Effective Date: November 6, 2024
SUMMARY
Two of the most positive outcomes of the recent election are that it is over and there is a clear winner, avoiding any prolonged uncertainty or legal disputes. The initial market reaction to President Trump’s win has been positive, with U.S. equities rising and international equities and bonds declining. Markets have performed well throughout 2024, largely due to the central banks’ shifts in interest rate policies. The U.S. Federal Reserve is expected to announce another interest rate cut of 0.25% on November 7, 2024. Historically, November and December are positive months in election years as investors move past election-related uncertainty. If markets continue to be strong, the plan is to rebalance portfolios in December with some allocation changes.
ADDITIONAL ANALYSIS
Following the election results, U.S. equity markets have risen intraday, with the S&P 500 up by 1.8% and the Russell 2000 (small-cap companies) up by 4.5%. International and emerging market equities have declined by 1.7%, while the U.S. aggregate bond index is down 0.8% due to rising interest rates. The U.S. dollar has strengthened, and oil prices have dropped. There are two interpretations of the market's reaction.
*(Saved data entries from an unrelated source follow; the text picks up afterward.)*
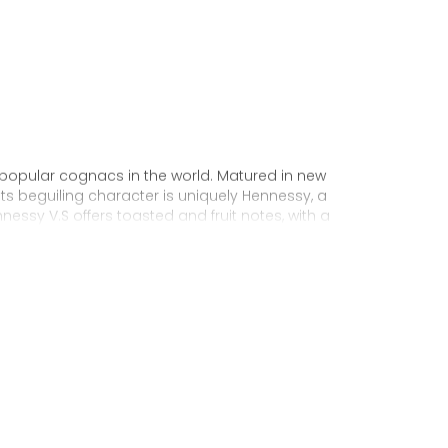
 popular cognacs in the world. Matured in new
Its beguiling character is uniquely Hennessy, a
nnessy V.S offers toasted and fruit notes, with a
exuberance.
 personality through unique artist
to enjoy, it’s a perfect cognac for high-energy
ake it very versatile and ideal for any
sophisticated cocktail creations to easy mixed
First, President Trump’s "America First" policies may favor U.S. companies at the expense of foreign firms and contribute to inflation through tariffs. Alternatively, these policies could stimulate U.S. growth with the possibility of lower taxes. Both interpretations likely hold some validity. With both Houses of Congress likely under Republican leadership, significant economic and tax legislation may pass in the coming months, though we will need to wait to assess its impact.
As mentioned, U.S. equities tend to perform well in the three months following a presidential election no matter the outcome. An analysis by FundStrat reveals that since 1900, U.S. equities have averaged a 5.5% gain in this period (based on 31 elections) with a 61% success rate. However, in non-recession years like 2024 when markets are up going into the election like 2024, the average gain improves to 7.2% with a 100% success rate. While past performance does not guarantee future returns, election years typically provide a positive tailwind.
Market performance in 2024 has been strong despite the election, driven by declining inflation, the Federal Reserve’s rate cuts, and a resilient economy—all factors likely to persist regardless of the election outcome.
We last rebalanced the portfolio in July. If markets remain strong through year-end, we will likely rebalance portfolios again in December, adjusting qualified accounts fully and taxable accounts gradually to manage taxes. Planned adjustments include reducing U.S. S&P 500 allocations by 3% in favor of bonds, given higher S&P 500 valuations and improved bond returns with higher interest rates. This reallocation will leave portfolios underweight in real estate (5%), modestly overweight in U.S. equities (2%), and overweight in bonds (3%).
Finally, in rebalancing qualified accounts at Schwab, we will switch from our core SP 500 position (SPY) to a lower-cost S&P 500 Vanguard position (VOO). We will retain SPY in existing taxable accounts, while VOO will offer the same investment benefits at a lower cost for new positions.